I worked two shifts dish-washing, busing tables, and taking to go orders at a restaurant this weekend. I haven't worked in a restaurant since 2004, and then it was only for two nights. Before that, I'd last done it when I was nineteen, way back in the nineties, a surly goth girl coming onto shifts in stained Beatles T-shirts and a leather jacket, smelling of clove cigarettes and complaining about my community college English teacher.
I noticed last night -- it sort of came as an "Oh, yeah, I remember how that works" -- that there is a special "kitchen time" in restaurants. At other jobs, you may get bored, you look at the clock, and time crawls by. The afternoon in a cubicle with nothing to do can seem endless to the unimaginative mind. Or you get a lot of work done, and bam! The day's over. Out for cosmos with the friends.

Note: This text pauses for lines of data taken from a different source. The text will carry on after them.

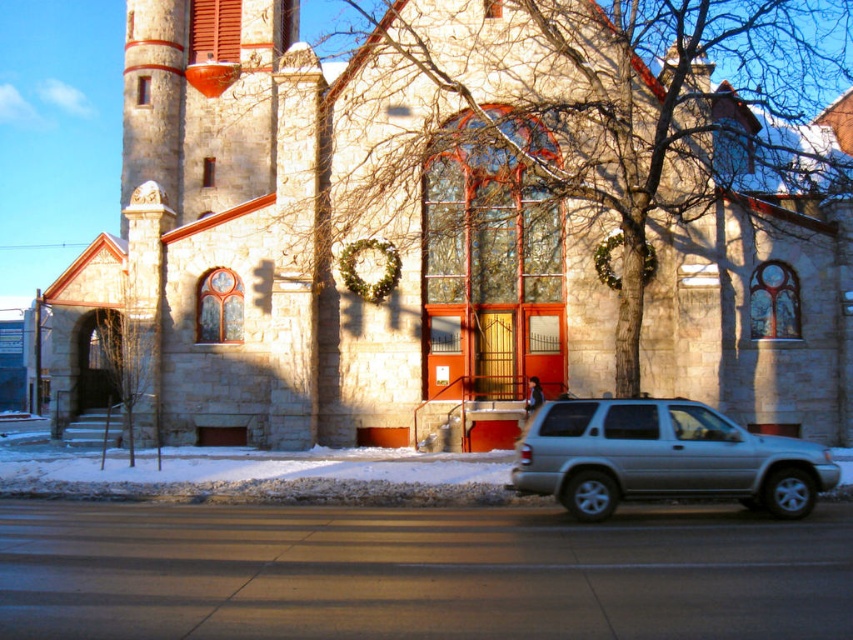 Who is positioned more to the right, stone church at center or silver metallic suv at lower right?

From the viewer's perspective, silver metallic suv at lower right appears more on the right side.

Is point (210, 240) farther from viewer compared to point (767, 470)?

Yes, it is behind point (767, 470).

You are a GUI agent. You are given a task and a screenshot of the screen. Output one action in this format:
    pyautogui.click(x=<x>, y=<y>)
    Task: Click on the stone church at center
    Image resolution: width=853 pixels, height=640 pixels.
    Given the screenshot: What is the action you would take?
    pyautogui.click(x=318, y=250) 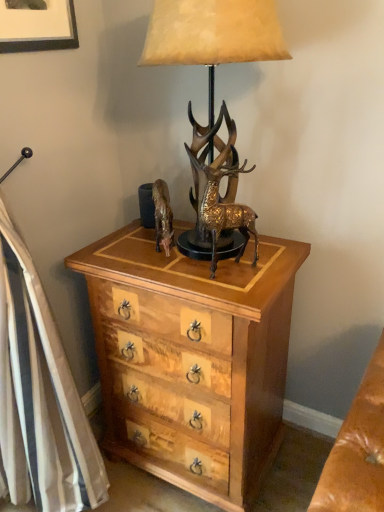 Question: Does gold metallic horse at center have a lesser height compared to gold textured deer at center?

Choices:
 (A) yes
 (B) no

Answer: (A)

Question: Can you confirm if gold metallic horse at center is thinner than gold textured deer at center?

Choices:
 (A) no
 (B) yes

Answer: (A)

Question: From the image's perspective, would you say gold metallic horse at center is positioned over gold textured deer at center?

Choices:
 (A) no
 (B) yes

Answer: (B)

Question: Is gold metallic horse at center completely or partially outside of gold textured deer at center?

Choices:
 (A) no
 (B) yes

Answer: (B)

Question: From a real-world perspective, is gold metallic horse at center physically above gold textured deer at center?

Choices:
 (A) yes
 (B) no

Answer: (B)

Question: Does gold metallic horse at center have a greater height compared to gold textured deer at center?

Choices:
 (A) yes
 (B) no

Answer: (B)

Question: Are matte black picture frame at upper left and gold metallic horse at center far apart?

Choices:
 (A) yes
 (B) no

Answer: (B)

Question: Is matte black picture frame at upper left taller than gold metallic horse at center?

Choices:
 (A) no
 (B) yes

Answer: (B)

Question: Does matte black picture frame at upper left have a lesser width compared to gold metallic horse at center?

Choices:
 (A) no
 (B) yes

Answer: (B)

Question: Considering the relative positions of matte black picture frame at upper left and gold metallic horse at center in the image provided, is matte black picture frame at upper left behind gold metallic horse at center?

Choices:
 (A) no
 (B) yes

Answer: (A)

Question: From a real-world perspective, does matte black picture frame at upper left sit lower than gold metallic horse at center?

Choices:
 (A) no
 (B) yes

Answer: (A)

Question: From the image's perspective, is matte black picture frame at upper left located above gold metallic horse at center?

Choices:
 (A) yes
 (B) no

Answer: (A)

Question: Is gold textured deer at center at the back of matte black picture frame at upper left?

Choices:
 (A) yes
 (B) no

Answer: (B) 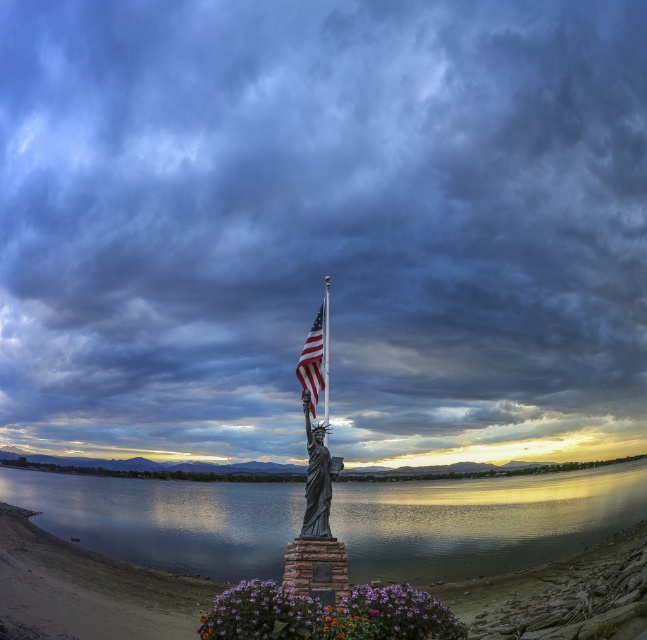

Kitchen time, though, is wholly different. In kitchen time, you bust your ass washing dishes, clearing tables, answering calls, refilling drinks, and then you look at the clock. You fell absolutely certain that an hour must have gone by since you last checked. How else had you managed to do all those things? But sadly, according the the clock which measures the pace of the world outside the kitchen, only fifteen minutes have gone by. Then you ask yourself how in the world can you survive this for the hours of your shift that still remain.
In those circumstances, you can kind of feel like the Flash, moving so fast that those around you seem to slow down. The world slows down. It's like being a super hero.